# new pics



## sno (Oct 4, 2002)

stupid mud puddles...









































gotta love the reflection:









i was messin around with the movie record feature on my digital camera and some idiot in a durango almost hit me. it was a lot worse then it looks in the video.
idiot durango driver


----------



## sentra94xe (May 6, 2002)

Car's lookin good sno... interesting setup with the white wheels and sideskirts, but it works. Headlight housings are spotless! Mine are sorta yellow, grr.  Keep up the good work!


----------



## sno (Oct 4, 2002)

thanks sentra94xe


----------



## PhattyB13 (Apr 30, 2002)

yeah SNo what did you use on your headlights? they look damn good?


----------



## babyjbrooks (Sep 22, 2002)

lookin clean as sno only if you stay out of the mudd puddles
proud owned and to drive


----------



## ImportCarTuner (Jun 9, 2002)

Nice ride bro.


----------



## SERialThreatz (May 29, 2002)

ayo importcartuner i see you around alot, im from washington twp.... i see that ur just making ur car a show stopper....do u need a steering wheel to prop up ur car cause i got one for my sentra but i took it off ...the steering wheel is imported from the phillipines.....ayo just holla bak at me cause i gots more goodies for ur car......

payce 

lil vinny


----------



## sno (Oct 4, 2002)

my headlights are only about a year old. a little while back some drunk girl backed into my car taking out both headlights. thanks for the feed back tho!


----------



## PhattyB13 (Apr 30, 2002)

are they glass or plastic?
and you have a 94 right?


----------



## sno (Oct 4, 2002)

they're plastic.
it's a 93.


----------



## MP2050 (May 1, 2002)

U guys should check out the SR20de forums--they have a few ways of clearing out your heads..
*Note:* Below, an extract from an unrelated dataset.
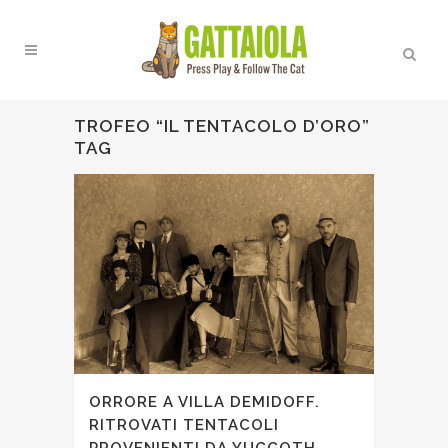
TROFEO “IL TENTACOLO D’ORO”
TAG
ORRORE A VILLA DEMIDOFF.
RITROVATI TENTACOLI
PROVENIENTI DA YUGGOTH.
My boy just did his with some sand paper and water and they look like new....

Oh and yeah its a intresting look U got going with the black on white. Must get real dirty down below....


----------



## sno (Oct 4, 2002)

i hope intersting means good. and yeah the rims do get really dirty with break dust, but they're easy to clean so it's no big deal.


----------



## SangerSE-R (Jan 13, 2003)

are those new lights that tsuru conversion, or did you polish the old ones, if you did polish what did you use mine look like old yellow windows


----------